INTERNATIONAL - Vehicles that rely on GPS navigation are vulnerable to spoofing, the sending of phony signals to lead them off their intended course.
The palm-size Pyramid GPS SP from Regulus Cyber Ltd. uses a bundle of antennas and receivers to make sure the signals it’s reading are legit.
How It Works:
- A user plugs the Pyramid into a car or drone between the GPS receiver and control systems, or a manufacturer builds it in.
- The device triangulates the source of the signals it’s receiving by combining five antennas and onboard GPS receivers. Signals from unexpected directions trigger an alert.
- The Pyramid switches to navigation from a route it downloaded before starting the trip, then back to live GPS data when it no longer detects any suspicious signals.
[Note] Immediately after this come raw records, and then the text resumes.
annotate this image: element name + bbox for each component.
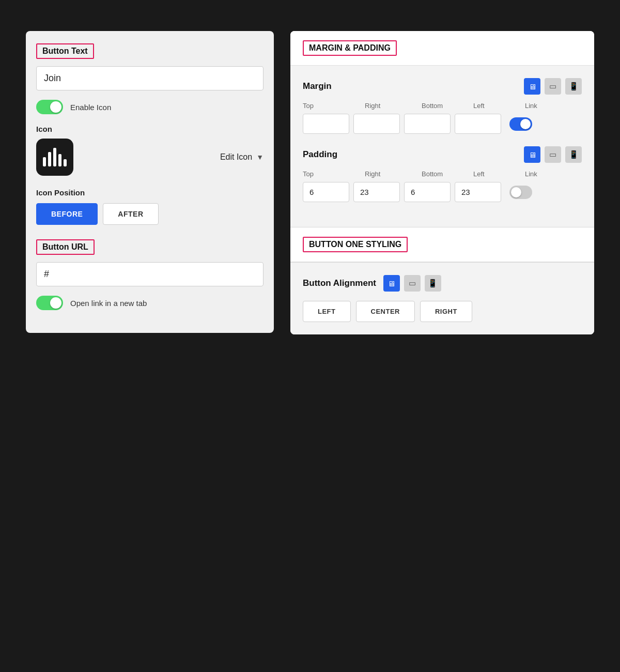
icon-preview	[36, 139, 73, 176]
left-align-button[interactable]: LEFT	[303, 301, 351, 322]
position-buttons: BEFORE AFTER	[36, 203, 264, 225]
padding-right-input[interactable]	[353, 182, 400, 202]
padding-top-input[interactable]	[303, 182, 349, 202]
margin-fields-header: Top Right Bottom Left Link	[303, 102, 582, 110]
padding-left-col: Left	[473, 170, 525, 178]
left-panel: Button Text Enable Icon Icon	[26, 31, 274, 333]
padding-row-label: Padding 🖥 ▭ 📱	[303, 146, 582, 163]
edit-icon-label: Edit Icon	[220, 152, 252, 162]
margin-right-input[interactable]	[353, 114, 400, 134]
margin-desktop-icon[interactable]: 🖥	[524, 78, 540, 95]
padding-label: Padding	[303, 149, 337, 160]
margin-padding-body: Margin 🖥 ▭ 📱 Top Right Bottom Left Link	[290, 66, 594, 227]
after-button[interactable]: AFTER	[103, 203, 158, 225]
margin-top-input[interactable]	[303, 114, 349, 134]
alignment-section: Button Alignment 🖥 ▭ 📱 LEFT CENTER RIGHT	[290, 263, 594, 334]
bar4	[58, 154, 61, 166]
margin-right-col: Right	[365, 102, 422, 110]
padding-device-icons: 🖥 ▭ 📱	[524, 146, 582, 163]
margin-mobile-icon[interactable]: 📱	[565, 78, 582, 95]
margin-padding-header-section: MARGIN & PADDING	[290, 31, 594, 66]
padding-bottom-input[interactable]	[404, 182, 451, 202]
chevron-down-icon: ▼	[256, 153, 264, 161]
right-align-button[interactable]: RIGHT	[420, 301, 472, 322]
margin-row-label: Margin 🖥 ▭ 📱	[303, 78, 582, 95]
bar2	[48, 152, 51, 166]
padding-link-toggle[interactable]	[509, 186, 532, 199]
padding-fields-header: Top Right Bottom Left Link	[303, 170, 582, 178]
align-mobile-icon[interactable]: 📱	[425, 275, 441, 292]
before-button[interactable]: BEFORE	[36, 203, 98, 225]
bar5	[64, 159, 67, 166]
margin-bottom-input[interactable]	[404, 114, 451, 134]
panels-container: Button Text Enable Icon Icon	[26, 31, 594, 334]
padding-tablet-icon[interactable]: ▭	[545, 146, 561, 163]
margin-fields-row	[303, 114, 582, 134]
button-text-label: Button Text	[36, 43, 94, 59]
margin-link-col: Link	[525, 102, 566, 110]
bar1	[43, 157, 46, 166]
center-align-button[interactable]: CENTER	[356, 301, 415, 322]
bar3	[53, 148, 56, 166]
button-url-label: Button URL	[36, 239, 95, 255]
margin-link-toggle[interactable]	[509, 117, 532, 131]
padding-bottom-col: Bottom	[422, 170, 473, 178]
align-tablet-icon[interactable]: ▭	[404, 275, 421, 292]
right-panel: MARGIN & PADDING Margin 🖥 ▭ 📱 Top Right …	[290, 31, 594, 334]
padding-top-col: Top	[303, 170, 365, 178]
margin-device-icons: 🖥 ▭ 📱	[524, 78, 582, 95]
align-desktop-icon[interactable]: 🖥	[383, 275, 400, 292]
open-link-row: Open link in a new tab	[36, 296, 264, 310]
padding-left-input[interactable]	[455, 182, 501, 202]
padding-mobile-icon[interactable]: 📱	[565, 146, 582, 163]
bars-icon	[43, 148, 67, 166]
alignment-buttons: LEFT CENTER RIGHT	[303, 301, 582, 322]
margin-label: Margin	[303, 81, 332, 91]
padding-right-col: Right	[365, 170, 422, 178]
margin-padding-label: MARGIN & PADDING	[303, 40, 397, 56]
open-link-label: Open link in a new tab	[70, 299, 147, 308]
button-alignment-label: Button Alignment	[303, 278, 376, 288]
icon-position-label: Icon Position	[36, 188, 264, 197]
icon-row: Edit Icon ▼	[36, 139, 264, 176]
padding-fields-row	[303, 182, 582, 202]
enable-icon-row: Enable Icon	[36, 100, 264, 114]
padding-desktop-icon[interactable]: 🖥	[524, 146, 540, 163]
margin-tablet-icon[interactable]: ▭	[545, 78, 561, 95]
button-styling-label: BUTTON ONE STYLING	[303, 237, 408, 252]
alignment-device-icons: 🖥 ▭ 📱	[383, 275, 441, 292]
open-link-toggle[interactable]	[36, 296, 63, 310]
margin-left-input[interactable]	[455, 114, 501, 134]
enable-icon-label: Enable Icon	[70, 103, 111, 112]
icon-label: Icon	[36, 125, 264, 133]
button-styling-header-section: BUTTON ONE STYLING	[290, 227, 594, 262]
edit-icon-button[interactable]: Edit Icon ▼	[220, 152, 264, 162]
margin-bottom-col: Bottom	[422, 102, 473, 110]
margin-top-col: Top	[303, 102, 365, 110]
enable-icon-toggle[interactable]	[36, 100, 63, 114]
padding-link-col: Link	[525, 170, 566, 178]
alignment-row: Button Alignment 🖥 ▭ 📱	[303, 275, 582, 292]
button-url-input[interactable]	[36, 262, 264, 286]
button-text-input[interactable]	[36, 66, 264, 90]
margin-left-col: Left	[473, 102, 525, 110]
Yonatan Zur and Yoav Zangvil, ages 41 and 39
Chief executive officer and chief technical officer of Regulus Cyber, an 11-employee startup in Haifa, Israel.
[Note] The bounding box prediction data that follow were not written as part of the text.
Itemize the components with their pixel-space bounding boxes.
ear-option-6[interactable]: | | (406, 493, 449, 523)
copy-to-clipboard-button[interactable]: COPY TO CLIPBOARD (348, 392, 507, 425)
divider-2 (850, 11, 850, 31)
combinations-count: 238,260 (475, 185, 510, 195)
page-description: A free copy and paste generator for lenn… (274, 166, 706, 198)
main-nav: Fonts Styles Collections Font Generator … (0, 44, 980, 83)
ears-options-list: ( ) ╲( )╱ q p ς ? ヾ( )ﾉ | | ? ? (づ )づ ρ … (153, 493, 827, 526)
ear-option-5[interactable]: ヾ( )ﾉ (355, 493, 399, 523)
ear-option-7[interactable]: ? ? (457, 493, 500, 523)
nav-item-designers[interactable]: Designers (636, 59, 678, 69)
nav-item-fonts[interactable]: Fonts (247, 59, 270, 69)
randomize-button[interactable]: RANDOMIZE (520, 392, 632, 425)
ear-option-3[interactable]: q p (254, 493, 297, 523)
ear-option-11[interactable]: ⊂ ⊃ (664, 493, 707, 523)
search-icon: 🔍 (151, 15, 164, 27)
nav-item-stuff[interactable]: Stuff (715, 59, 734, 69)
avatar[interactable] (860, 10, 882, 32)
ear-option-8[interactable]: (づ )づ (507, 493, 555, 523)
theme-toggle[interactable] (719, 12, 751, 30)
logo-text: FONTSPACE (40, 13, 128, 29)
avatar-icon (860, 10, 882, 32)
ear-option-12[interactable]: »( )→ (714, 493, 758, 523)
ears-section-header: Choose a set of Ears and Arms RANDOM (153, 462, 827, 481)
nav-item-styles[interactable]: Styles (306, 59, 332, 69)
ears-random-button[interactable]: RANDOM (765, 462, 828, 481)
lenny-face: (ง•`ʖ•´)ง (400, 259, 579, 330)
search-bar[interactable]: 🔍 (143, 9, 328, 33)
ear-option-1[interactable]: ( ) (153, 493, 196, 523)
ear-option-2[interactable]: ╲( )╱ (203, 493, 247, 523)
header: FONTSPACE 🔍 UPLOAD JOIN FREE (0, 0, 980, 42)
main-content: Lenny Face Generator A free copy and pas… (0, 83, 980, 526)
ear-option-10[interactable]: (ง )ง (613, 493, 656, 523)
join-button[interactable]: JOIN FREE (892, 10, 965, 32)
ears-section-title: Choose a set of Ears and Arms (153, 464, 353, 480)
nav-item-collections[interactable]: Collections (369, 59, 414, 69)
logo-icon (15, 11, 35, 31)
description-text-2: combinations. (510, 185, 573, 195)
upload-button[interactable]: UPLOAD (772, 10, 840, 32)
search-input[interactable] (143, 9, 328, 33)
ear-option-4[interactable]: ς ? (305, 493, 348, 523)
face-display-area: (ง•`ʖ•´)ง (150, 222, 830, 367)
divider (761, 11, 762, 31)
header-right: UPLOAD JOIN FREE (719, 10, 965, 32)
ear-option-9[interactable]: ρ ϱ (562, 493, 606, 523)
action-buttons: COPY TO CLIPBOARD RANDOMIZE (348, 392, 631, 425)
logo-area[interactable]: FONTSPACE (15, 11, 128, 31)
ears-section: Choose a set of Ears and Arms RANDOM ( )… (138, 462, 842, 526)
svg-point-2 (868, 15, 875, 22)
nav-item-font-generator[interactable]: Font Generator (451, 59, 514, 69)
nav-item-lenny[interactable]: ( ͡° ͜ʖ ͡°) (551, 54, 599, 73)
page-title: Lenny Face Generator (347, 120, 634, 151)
Zur and Zangvil, co‑workers at Israeli defense contractor Elbit Systems Ltd., founded Regulus at the end of 2016 with an eye to improving commercial drone security.
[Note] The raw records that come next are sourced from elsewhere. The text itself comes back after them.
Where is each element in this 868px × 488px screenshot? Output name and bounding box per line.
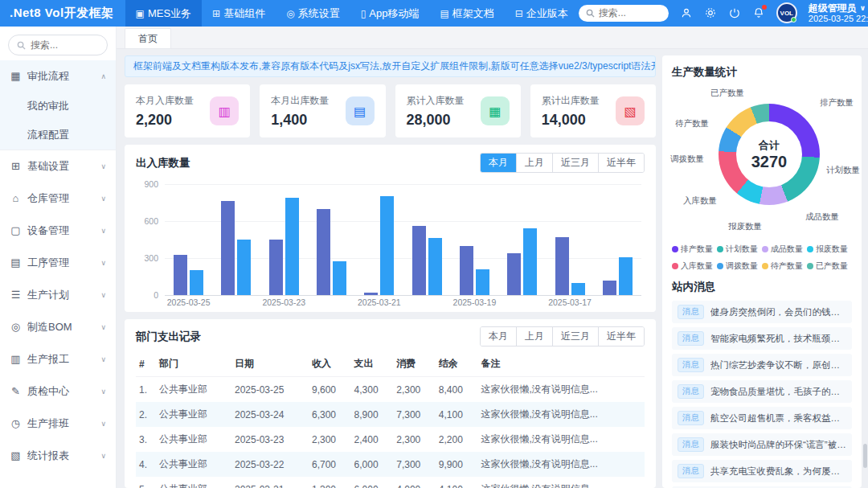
sidebar-item-仓库管理[interactable]: ⌂仓库管理∨ [0,182,116,214]
chart-range-近半年[interactable]: 近半年 [598,154,644,172]
table-range-本月[interactable]: 本月 [481,327,516,346]
bar-series1[interactable] [269,240,283,295]
bar-series1[interactable] [174,255,187,295]
bar-series2[interactable] [285,198,299,295]
table-cell: 5. [136,477,156,488]
user-icon[interactable] [680,6,693,19]
table-row[interactable]: 1.公共事业部2025-03-259,6004,3002,3008,400这家伙… [136,377,645,403]
bar-series1[interactable] [364,293,378,295]
message-item[interactable]: 消息宠物食品质量堪忧，毛孩子的健康谁守护？ [672,380,852,403]
table-cell: 1,300 [309,477,351,488]
bar-series2[interactable] [237,240,251,295]
user-name[interactable]: 超级管理员∨ [809,2,868,14]
legend-item-排产数量[interactable]: 排产数量 [672,244,717,255]
top-menu-item-系统设置[interactable]: ◎系统设置 [276,0,350,27]
legend-item-已产数量[interactable]: 已产数量 [807,260,852,272]
chart-range-本月[interactable]: 本月 [481,154,516,172]
inbound-month-icon: ▥ [210,96,239,125]
table-cell: 7,300 [393,452,436,477]
table-row[interactable]: 4.公共事业部2025-03-226,7006,0007,3009,900这家伙… [136,452,645,477]
message-text: 宠物食品质量堪忧，毛孩子的健康谁守护？ [710,386,846,398]
table-cell: 8,400 [436,377,478,403]
navbar-search-input[interactable] [599,7,655,18]
avatar[interactable]: VOL [776,2,797,23]
scrollbar-thumb[interactable] [863,444,867,468]
sidebar-group-审批流程: ▦审批流程∧我的审批流程配置 [0,60,116,150]
message-item[interactable]: 消息共享充电宝收费乱象，为何屡禁不止？ [672,460,852,482]
chart-range-上月[interactable]: 上月 [516,154,552,172]
table-row[interactable]: 3.公共事业部2025-03-232,3002,4002,3002,200这家伙… [136,427,645,452]
top-menu-item-框架文档[interactable]: ▤框架文档 [429,0,504,27]
sidebar-item-设备管理[interactable]: ▢设备管理∨ [0,215,116,246]
bar-series1[interactable] [221,201,235,295]
sidebar-item-label: 生产排班 [27,416,95,431]
pie-label-调拨数量: 调拨数量 [670,154,704,165]
legend-item-计划数量[interactable]: 计划数量 [717,244,762,255]
components-icon: ⊞ [212,8,220,19]
sidebar-search-input[interactable] [31,39,95,51]
table-cell: 1. [136,377,156,403]
bar-series1[interactable] [412,226,426,295]
sidebar-search[interactable] [8,35,108,55]
bar-group-2025-03-20 [412,184,442,295]
sidebar-item-基础设置[interactable]: ⊞基础设置∨ [0,150,116,182]
legend-dot [672,263,678,269]
bar-series2[interactable] [571,283,585,295]
sidebar-item-制造BOM[interactable]: ◎制造BOM∨ [0,311,116,342]
chevron-down-icon: ∨ [100,452,106,460]
bar-series1[interactable] [507,253,521,295]
bell-icon[interactable] [752,6,765,19]
message-item[interactable]: 消息健身房突然倒闭，会员们的钱该如何追回？ [672,301,852,323]
bar-series1[interactable] [603,281,616,295]
legend-item-待产数量[interactable]: 待产数量 [762,260,807,272]
sidebar-item-生产报工[interactable]: ▥生产报工∨ [0,343,116,375]
chevron-down-icon: ∨ [100,323,106,331]
table-range-上月[interactable]: 上月 [516,327,552,346]
sidebar-subitem-流程配置[interactable]: 流程配置 [0,121,116,150]
legend-item-成品数量[interactable]: 成品数量 [762,244,807,255]
bar-series1[interactable] [555,237,569,295]
table-row[interactable]: 5.公共事业部2025-03-211,3006,0004,0004,100这家伙… [136,477,645,488]
message-item[interactable]: 消息智能家电频繁死机，技术瓶颈待突破？ [672,327,852,350]
message-item[interactable]: 消息航空公司超售机票，乘客权益如何保障？ [672,407,852,429]
bar-series2[interactable] [190,270,203,295]
sidebar-item-工序管理[interactable]: ▤工序管理∨ [0,247,116,278]
top-menu-item-基础组件[interactable]: ⊞基础组件 [202,0,276,27]
legend-item-报废数量[interactable]: 报废数量 [807,244,852,255]
sidebar-item-审批流程[interactable]: ▦审批流程∧ [0,60,116,92]
sidebar-item-质检中心[interactable]: ✎质检中心∨ [0,375,116,407]
message-item[interactable]: 消息热门综艺抄袭争议不断，原创之路在何方？ [672,354,852,376]
bar-series2[interactable] [428,238,442,295]
bar-series2[interactable] [619,257,633,295]
navbar-search[interactable] [579,5,669,22]
power-icon[interactable] [728,6,741,19]
bar-series2[interactable] [380,196,394,295]
sidebar-item-统计报表[interactable]: ▧统计报表∨ [0,440,116,471]
sidebar-subitem-我的审批[interactable]: 我的审批 [0,92,116,121]
bar-series2[interactable] [476,269,489,295]
donut-center-value: 3270 [751,153,788,171]
theme-icon[interactable] [704,6,717,19]
top-menu-item-企业版本[interactable]: ⊟企业版本 [505,0,579,27]
notification-dot [762,5,767,10]
bar-series2[interactable] [523,228,537,295]
sidebar-item-生产计划[interactable]: ☰生产计划∨ [0,279,116,310]
table-range-近半年[interactable]: 近半年 [598,327,644,346]
bar-series2[interactable] [333,261,346,295]
bar-series1[interactable] [317,209,330,295]
top-menu-item-MES业务[interactable]: ▣MES业务 [125,0,203,27]
table-row[interactable]: 2.公共事业部2025-03-246,3008,9007,3004,100这家伙… [136,402,645,427]
chart-range-近三月[interactable]: 近三月 [552,154,598,172]
production-stats-title: 生产数量统计 [672,65,852,80]
table-cell: 2025-03-25 [231,377,309,403]
table-range-近三月[interactable]: 近三月 [552,327,598,346]
legend-dot [807,263,813,269]
legend-item-入库数量[interactable]: 入库数量 [672,260,717,272]
tab-首页[interactable]: 首页 [125,28,171,48]
bar-series1[interactable] [460,246,473,295]
legend-item-调拨数量[interactable]: 调拨数量 [717,260,762,272]
message-item[interactable]: 消息服装快时尚品牌的环保“谎言”被戳破？ [672,433,852,456]
top-menu-item-App移动端[interactable]: ▯App移动端 [350,0,430,27]
legend-label: 入库数量 [681,260,713,272]
sidebar-item-生产排班[interactable]: ◷生产排班∨ [0,408,116,439]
The company has raised $6.3 million from Sierra Ventures, Canaan Partners Israel, the Technion-Israel Institute of Technology, and F2 Capital.
• Early tests:
NASA has been testing prototype Pyramid technology in drones in North Dakota. Zur says SwissDrones Operating AG and AT&T Inc. are also in the middle of trial runs.
Zur says Regulus is in talks with makers of cars and drones, as well as operators of car and truck fleets, to conduct more trials later this year, and it aims to bring the Pyramid to market in 2019.
As more autonomous vehicles hit the streets, there’ll be a growing need for protection against GPS spoofing, says Jonathan Petit, senior director of research at software maker OnBoard Security Inc.
Regulus says it’s refining its technology to help defend the lidar, camera, and radar systems that help steer self-driving cars.